January 25, 1944
New York – (Monday)
Last spring, I called to my readers’ attention a list of books which the National Conference of Christians and Jews published. Mr. Archibald MacLeish has written a foreword for this list, and I think many of the titles will be of interest to thoughtful people all over the country. The Midwest area office is at 203 North Wabash Ave., Chicago, Illinois, and I know that office will gladly distribute this list to anyone who writes in.

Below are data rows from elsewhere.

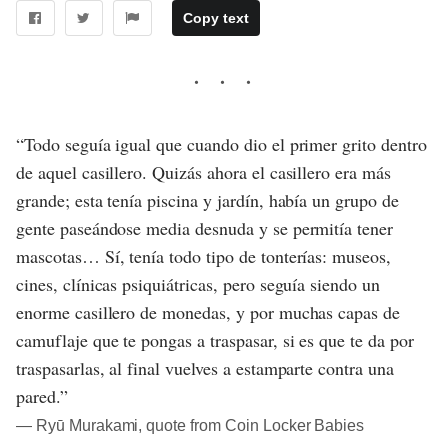
Copy text
“Todo seguía igual que cuando dio el primer grito dentro
de aquel casillero. Quizás ahora el casillero era más
grande; esta tenía piscina y jardín, había un grupo de
gente paseándose media desnuda y se permitía tener
mascotas… Sí, tenía todo tipo de tonterías: museos,
cines, clínicas psiquiátricas, pero seguía siendo un
enorme casillero de monedas, y por muchas capas de
camuflaje que te pongas a traspasar, si es que te da por
traspasarlas, al final vuelves a estamparte contra una
pared.”
― Ryū Murakami, quote from Coin Locker Babies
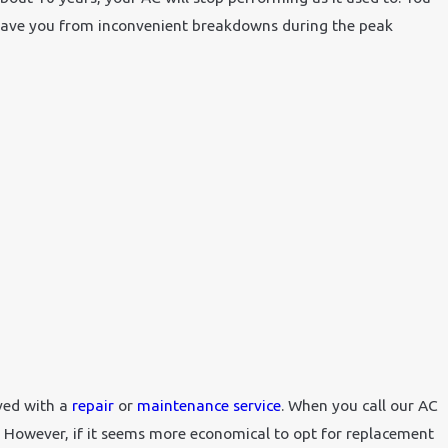
n save you from inconvenient breakdowns during the peak
lved with a
repair
or
maintenance service
. When you call our AC
. However, if it seems more economical to opt for replacement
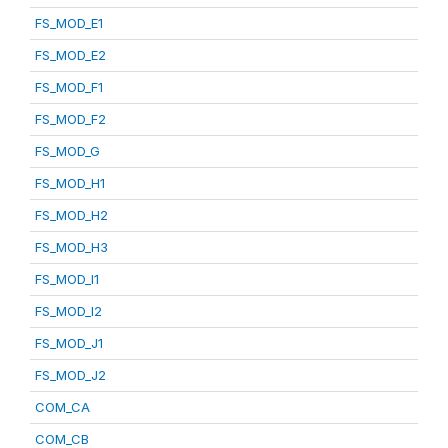
FS_MOD_E1
FS_MOD_E2
FS_MOD_F1
FS_MOD_F2
FS_MOD_G
FS_MOD_H1
FS_MOD_H2
FS_MOD_H3
FS_MOD_I1
FS_MOD_I2
FS_MOD_J1
FS_MOD_J2
COM_CA
COM_CB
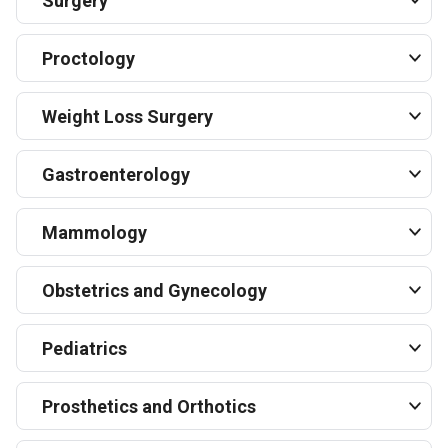
Surgery
Proctology
Weight Loss Surgery
Gastroenterology
Mammology
Obstetrics and Gynecology
Pediatrics
Prosthetics and Orthotics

While I was having my hair done the other morning, I read through a little volume called The Return by Margaret Rhodes Peattie. On the jacket it says this book is “a vision, a prophecy, a hope. It is the story of a great day, the day that every American is waiting for.” There is joy and pathos in the book, but the delicate feeling for all people will be a help in understanding the changes that on that day, Victory Day, many of us will meet and will continue meeting long after it has come and gone.
The brief reference in one of the sketches to the old-time civilian occupations which have been curtailed or have entirely disappeared during the war, is a renewed warning to all of us that every community must plan now for that day, and must not leave to chance the future of its returning soldiers. We must move from war production to peace production smoothly, and with as little time as possible for idleness in between.
I have also just seen Mr. Nathan Straus’ book, The Seven Myths of Housing. It is a clear and courageous exposition of the problems and solutions confronting us in housing as he sees them. I hope it will be widely read throughout the country.
There will be differences of opinion not only among real estate interests and private building interests, but among public housing people. Basically, we know: one – that slums exist in rural and urban areas throughout the nation; two – that we have an expanding population, many of whom must have decent but inexpensive housing; three – that this can only be done for our lowest income groups by cutting all the normal costs which are included necessarily in private operations.
This war, like the last, has increased bad housing in spite of emergency defense building. There will be a demand for housing at the end of the war, and the field will be open for both public and private building. Public building can spur private industry to do a better job, and I do not think it needs to hamper in any way the development of legitimate real estate operations and legitimate private construction. Housing is of vital interest because bad housing is responsible for so many of our other social problems.